■ Records to use:
=-=-=

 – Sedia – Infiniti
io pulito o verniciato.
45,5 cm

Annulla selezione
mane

=-=-=

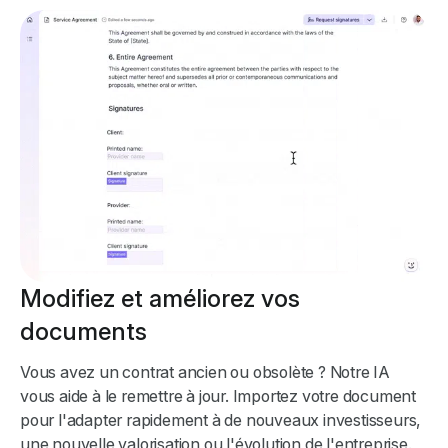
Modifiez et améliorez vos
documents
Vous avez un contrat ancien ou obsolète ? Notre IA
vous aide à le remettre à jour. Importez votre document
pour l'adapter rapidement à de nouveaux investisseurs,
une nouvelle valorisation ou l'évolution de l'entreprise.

=-=-=

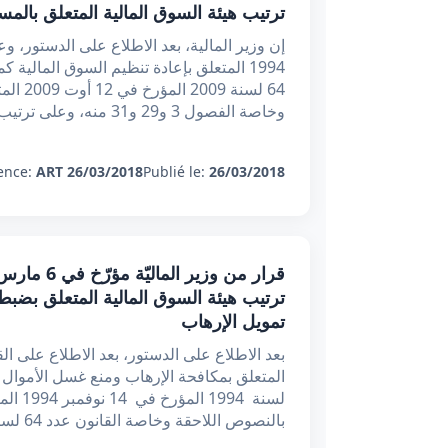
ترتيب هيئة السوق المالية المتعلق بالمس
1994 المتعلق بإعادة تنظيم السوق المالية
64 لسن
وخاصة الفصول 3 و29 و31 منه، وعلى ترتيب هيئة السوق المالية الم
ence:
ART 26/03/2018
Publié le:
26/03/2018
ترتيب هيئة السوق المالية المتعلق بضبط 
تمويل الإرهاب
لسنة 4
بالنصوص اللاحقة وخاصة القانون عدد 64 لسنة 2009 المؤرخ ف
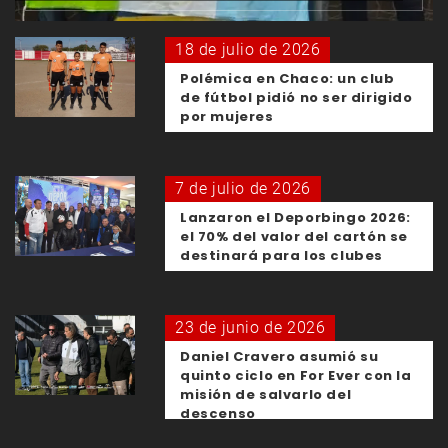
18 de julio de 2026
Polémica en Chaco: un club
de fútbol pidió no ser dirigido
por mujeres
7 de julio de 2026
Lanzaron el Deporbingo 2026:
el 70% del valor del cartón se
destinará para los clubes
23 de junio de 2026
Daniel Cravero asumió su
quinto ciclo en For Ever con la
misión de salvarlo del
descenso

=-=-=

■ Task to complete:
Which lines of the listing contain the word "السوق"? Copy each of them.

■ Solution below:
ترتيب هيئة السوق المالية المتعلق بالمس
1994 المتعلق بإعادة تنظيم السوق المالية
وخاصة الفصول 3 و29 و31 منه، وعلى ترتيب هيئة السوق المالية الم
ترتيب هيئة السوق المالية المتعلق بضبط 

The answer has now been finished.